Mas o PT retrocedeu, pois nas eleições de 2010 decidiu quem seria seu candidato ao governo em eleições prévias, abertas a todos os filiados, nas quais Agnelo Queiroz derrotou Geraldo Magela.
Na quase totalidade dos partidos, dominados por chefes ou oligarquias que os comandam à revelia dos filiados, as convenções partidárias não são foros de debate e decisão democrática, mas eventos festivos, com claques, bandas, faixas e bandeiras, para formalizar o que já está decidido por um pequeno grupo.
Chefe inquestionável
Nos partidos menores, há um “dono” que manda e desmanda. Em outros, maiores, as decisões são tomadas por uma executiva mais ampla, mas geralmente sob comando de um chefe tido como inquestionável.
Alguns desses chefes, inclusive, dão as ordens em mais de um partido: aqui, Tadeu Filippelli controla o MDB e o PP; Izalci Lucas é o presidente do PSDB, e seu filho comanda a DC.
Izalci é exemplo de cacique que garante maioria na executiva do seu partido usando os benefícios do mandato parlamentar, assim como fazem Joe Valle no PDT e Chico Leite na Rede, entre outros. Colocar funcionários do próprio gabinete nas executivas é uma das manobras que eles utilizam para deter o comando.
A executiva regional do PDT, sob o comando de Joe Valle, decidiu sozinha, sem uma só consulta aos filiados, todos os passos erráticos que o partido deu: lançar candidato próprio; aliar-se ao então candidato Jofran Frejat; lançar candidato próprio, de novo; coligar-se com Eliana Pedrosa.
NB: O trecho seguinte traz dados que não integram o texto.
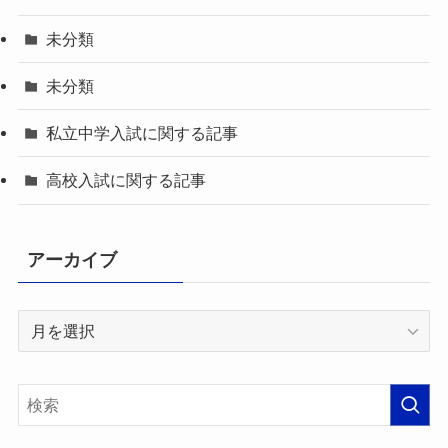
未分類
未分類
私立中学入試に関する記事
高校入試に関する記事
アーカイブ
ア
ー
カ
イ
ブ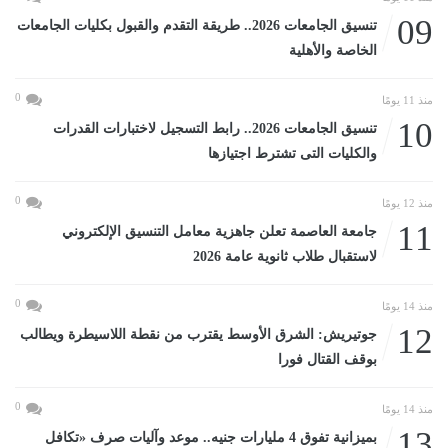
09
تنسيق الجامعات 2026.. طريقة التقدم والقبول بكليات الجامعات
الخاصة والأهلية
0
منذ 11 يومًا
10
تنسيق الجامعات 2026.. رابط التسجيل لاختبارات القدرات
والكليات التى تشترط اجتيازها
0
منذ 12 يومًا
11
جامعة العاصمة تعلن جاهزية معامل التنسيق الإلكتروني
لاستقبال طلاب ثانوية عامة 2026
0
منذ 14 يومًا
12
جوتيريش: الشرق الأوسط يقترب من نقطة اللاسيطرة ويطالب
بوقف القتال فورا
0
منذ 14 يومًا
13
بميزانية تفوق 4 مليارات جنيه.. موعد وآليات صرف «تكافل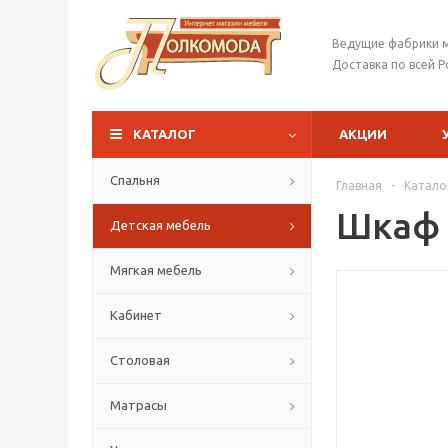
Ведущие фабрики 
Доставка по всей Р
КАТАЛОГ
АКЦИИ
Спальня
Главная
-
Катало
Шкаф
Детская мебель
Мягкая мебель
Кабинет
Столовая
Матрасы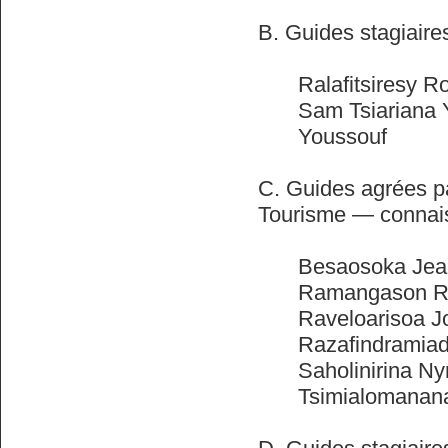
B. Guides stagiair
Ralafitsiresy R
Sam Tsiariana 
Youssouf
C. Guides agrées pa
Tourisme — connai
Besaosoka Jea
Ramangason R
Raveloarisoa J
Razafindramiad
Saholinirina Ny
Tsimialomanan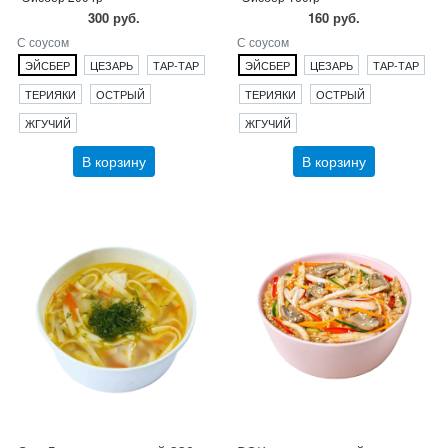
300 руб.
160 руб.
С соусом
С соусом
ЭЙСБЕР
ЦЕЗАРЬ
ТАР-ТАР
ЭЙСБЕР
ЦЕЗАРЬ
ТАР-ТАР
ТЕРИЯКИ
ОСТРЫЙ
ТЕРИЯКИ
ОСТРЫЙ
ЖГУЧИЙ
ЖГУЧИЙ
В корзину
В корзину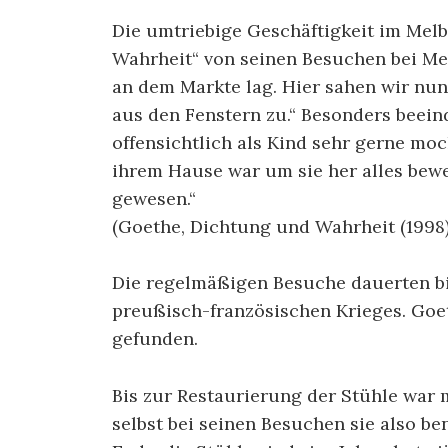
Die umtriebige Geschäftigkeit im Melb
Wahrheit“ von seinen Besuchen bei Me
an dem Markte lag. Hier sahen wir nun
aus den Fenstern zu.“ Besonders beeind
offensichtlich als Kind sehr gerne moc
ihrem Hause war um sie her alles bewe
gewesen.“
(Goethe, Dichtung und Wahrheit (1998),
Die regelmäßigen Besuche dauerten bis
preußisch-französischen Krieges. Goet
gefunden.
Bis zur Restaurierung der Stühle war
selbst bei seinen Besuchen sie also b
Acabou sendo vítima do caciquismo, ao ser subjugada pela decisão do chefe supremo do partido, Carlos Lupi, que desconheceu o que pensam praticamente 100% dos pedetistas brasilienses e impôs a aliança com o PSB, do governador Rodrigo Rollemberg.
Incoerência política
As coligações impostas pelos comandos partidários, algumas delas sem a mínima coerência política e à revelia dos filiados e até mesmo dos pré-candidatos a deputado federal e distrital, estão provocando reações que vão da simples manifestação discreta de insatisfação à desistência de candidaturas, em protesto – como a de Fábio Barcellos, no PDT, e a do coronel Leão, no PCdoB.
Muitos pré-candidatos já com a campanha estruturada para deputado federal, por exemplo, foram eliminados das listas partidárias ou obrigados a se candidatar a distrital.
A democratização interna dos partidos políticos é considerada premissa básica para que se suprima o fosso que existe hoje entre eles e os eleitores, e para que tenham realmente representatividade. Mas, assim como outros pontos da legislação eleitoral, não há o menor interesse dos caciques partidários em mudar o que é ruim, mas está dando certo para eles.
Por isso não se fala, aqui, de adotar eleições prévias internas ou eleições primárias, como nos Estados Unidos, na Argentina e no Uruguai, para falar em países mais próximos fisicamente e de nosso formato político. As realidades são diferentes, mas vários aspectos desses modelos poderiam ser aplicados no Brasil.
Na Argentina, as eleições primárias são oficializadas e abertas a todos os eleitores, filiados ou não aos partidos, e nelas se decide quem serão os candidatos majoritários e proporcionais.
É claro que nesses países, mesmo havendo participação democrática dos filiados e simpatizantes na definição dos candidatos, as direções partidárias continuam a manobrar para fazer valer suas escolhas. Melhor assim, porém, do que como é aqui, em que esses dirigentes – ou donos – fazem o que querem, os pré-candidatos são reféns deles e os filiados são apenas massa de manobra.